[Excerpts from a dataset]
================
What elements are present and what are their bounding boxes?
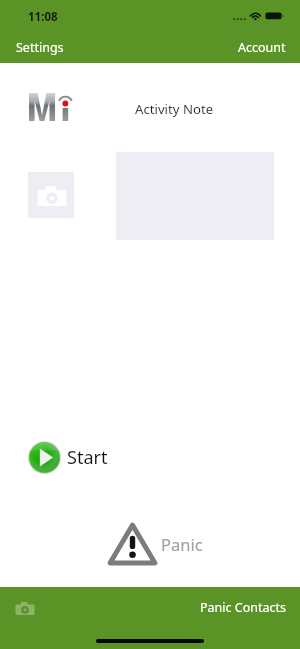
- button[interactable]: Settings: [4, 34, 76, 61]
- staticText: Start: [67, 445, 108, 470]
- button[interactable]: Camera: [12, 596, 38, 622]
- button[interactable]: Account: [226, 34, 298, 61]
- staticText: 11:08: [28, 9, 58, 25]
- staticText: Settings: [16, 39, 64, 56]
- button[interactable]: Panic Contacts: [189, 594, 297, 621]
- button[interactable]: Start: [28, 441, 108, 474]
- button[interactable]: Activity Note: [135, 100, 214, 118]
- staticText: Panic: [161, 533, 203, 555]
- button[interactable]: Add photo: [28, 172, 74, 218]
- button[interactable]: Panic: [107, 522, 203, 566]
- staticText: Account: [238, 39, 286, 56]
- staticText: Panic Contacts: [200, 599, 286, 616]
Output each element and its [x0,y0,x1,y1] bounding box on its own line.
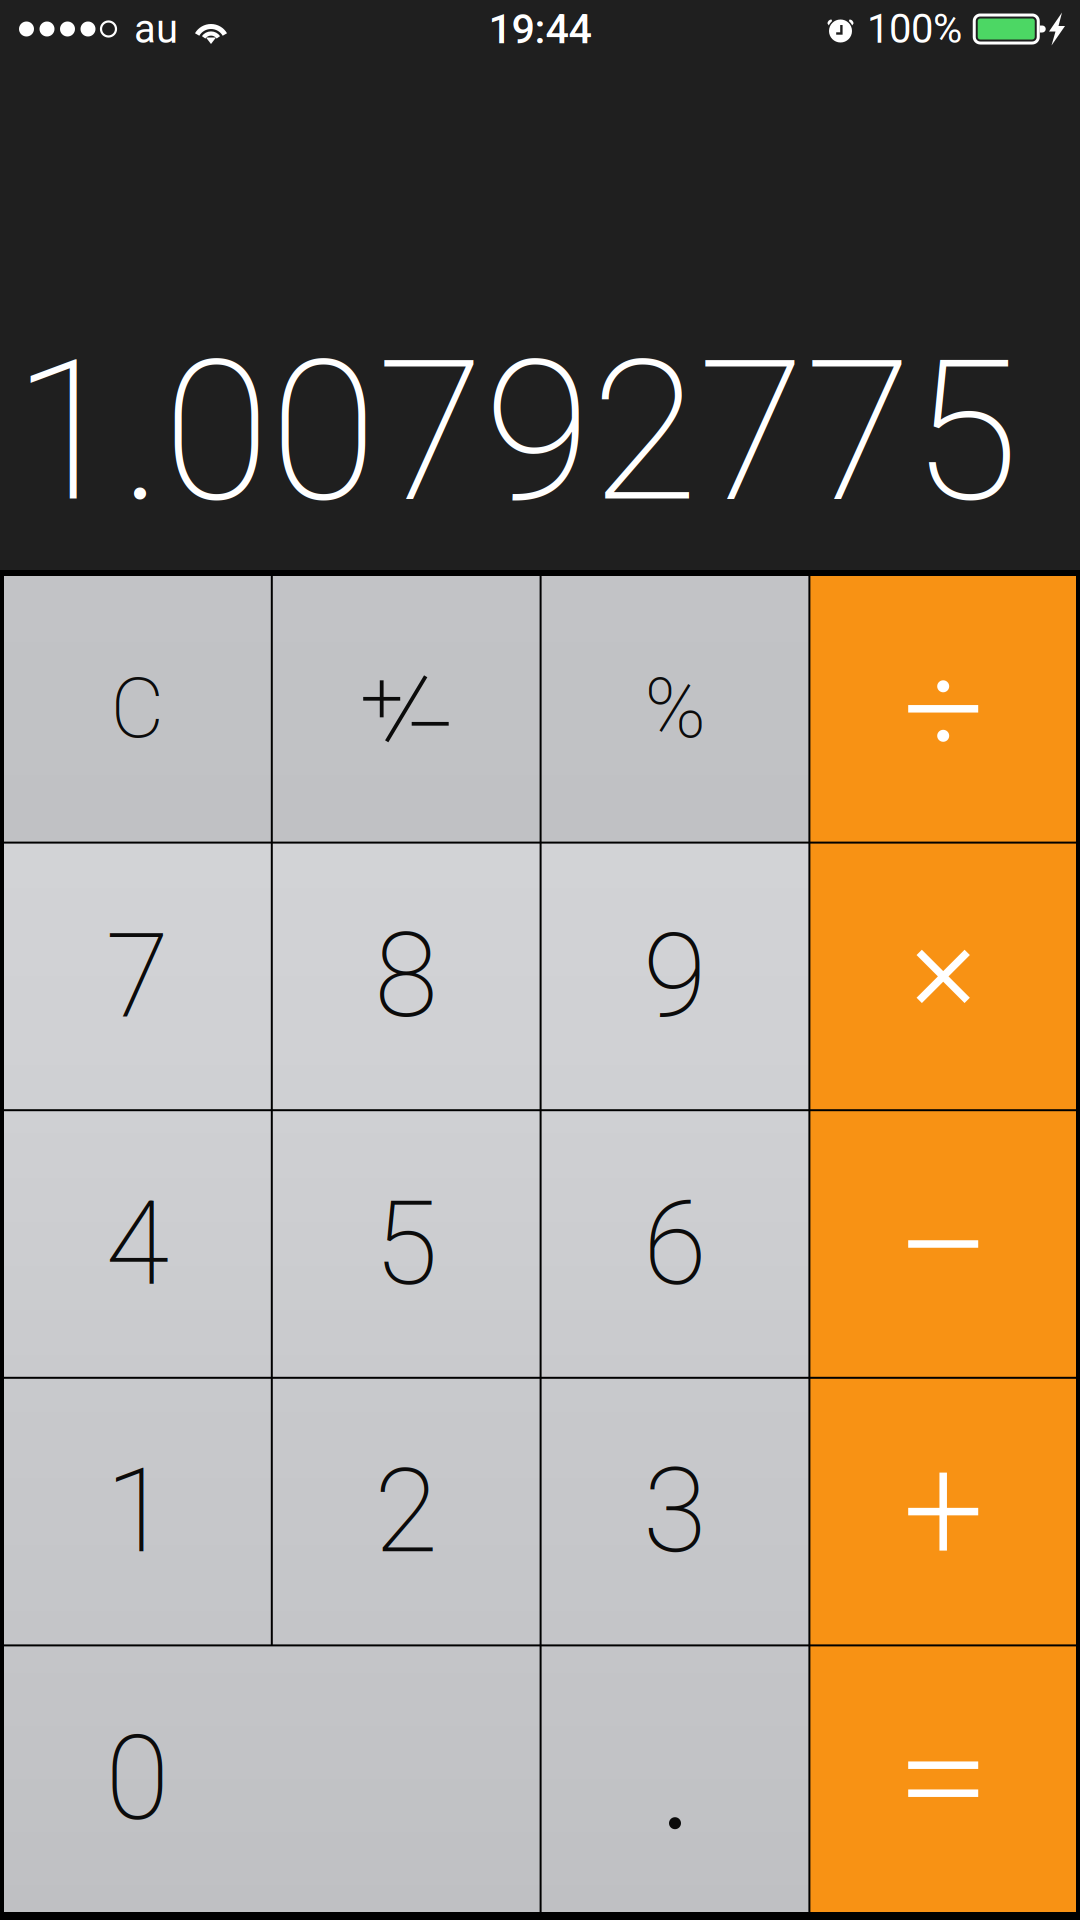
================
Try it:
I'd like the data above duplicated exactly, with no pictures included.

Response box:
What elements are present and what are their bounding boxes?
- button[interactable]: Settings: [4, 34, 76, 61]
- staticText: Start: [67, 445, 108, 470]
- button[interactable]: Camera: [12, 596, 38, 622]
- button[interactable]: Account: [226, 34, 298, 61]
- staticText: 11:08: [28, 9, 58, 25]
- staticText: Settings: [16, 39, 64, 56]
- button[interactable]: Panic Contacts: [189, 594, 297, 621]
- button[interactable]: Start: [28, 441, 108, 474]
- button[interactable]: Activity Note: [135, 100, 214, 118]
- staticText: Panic: [161, 533, 203, 555]
- button[interactable]: Add photo: [28, 172, 74, 218]
- button[interactable]: Panic: [107, 522, 203, 566]
- staticText: Account: [238, 39, 286, 56]
- staticText: Panic Contacts: [200, 599, 286, 616]
Output each element and its [x0,y0,x1,y1] bounding box on its own line.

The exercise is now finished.